*** Opening Records supplied ***
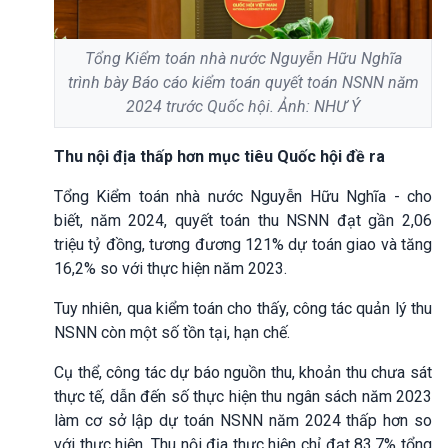
Tổng Kiểm toán nhà nước Nguyễn Hữu Nghĩa
trình bày Báo cáo kiểm toán quyết toán NSNN năm
2024 trước Quốc hội. Ảnh: NHƯ Ý
Thu nội địa thấp hơn mục tiêu Quốc hội đề ra
Tổng Kiểm toán nhà nước Nguyễn Hữu Nghĩa - cho
biết, năm 2024, quyết toán thu NSNN đạt gần 2,06
triệu tỷ đồng, tương đương 121% dự toán giao và tăng
16,2% so với thực hiện năm 2023.
Tuy nhiên, qua kiểm toán cho thấy, công tác quản lý thu
NSNN còn một số tồn tại, hạn chế.
Cụ thể, công tác dự báo nguồn thu, khoản thu chưa sát
thực tế, dẫn đến số thực hiện thu ngân sách năm 2023
làm cơ sở lập dự toán NSNN năm 2024 thấp hơn so
với thực hiện. Thu nội địa thực hiện chỉ đạt 83,7% tổng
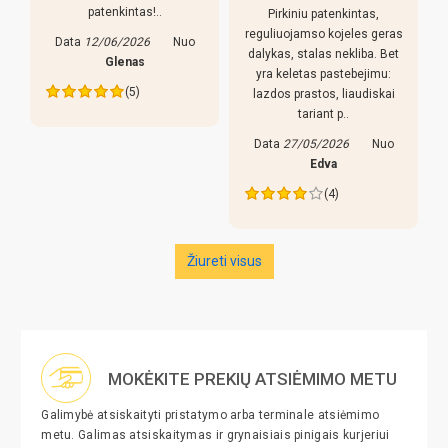
konstrukcija atrodo
Pirkiniu patenkintas,
neblogai, 150 l pado sociai,
reguliuojamso kojeles geras
jei su smeliu, lenta
dalykas, stalas nekliba. Bet
nenustebino, a..
yra keletas pastebejimu:
lazdos prastos, liaudiskai
Data
08/06/2026
Nuo
tariant p..
Vidmantas
Data
27/05/2026
Nuo
(3)
Edva
(4)
Žiureti visus
MOKĖKITE PREKIŲ ATSIĖMIMO METU
Galimybė atsiskaityti pristatymo arba terminale atsiėmimo
metu. Galimas atsiskaitymas ir grynaisiais pinigais kurjeriui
*** Closing Records supplied ***
What to produce
All lines in the records with the string "toán" should be copied out.

Solution for this problem
Tổng Kiểm toán nhà nước Nguyễn Hữu Nghĩa
trình bày Báo cáo kiểm toán quyết toán NSNN năm
Tổng Kiểm toán nhà nước Nguyễn Hữu Nghĩa - cho
biết, năm 2024, quyết toán thu NSNN đạt gần 2,06
triệu tỷ đồng, tương đương 121% dự toán giao và tăng
Tuy nhiên, qua kiểm toán cho thấy, công tác quản lý thu
làm cơ sở lập dự toán NSNN năm 2024 thấp hơn so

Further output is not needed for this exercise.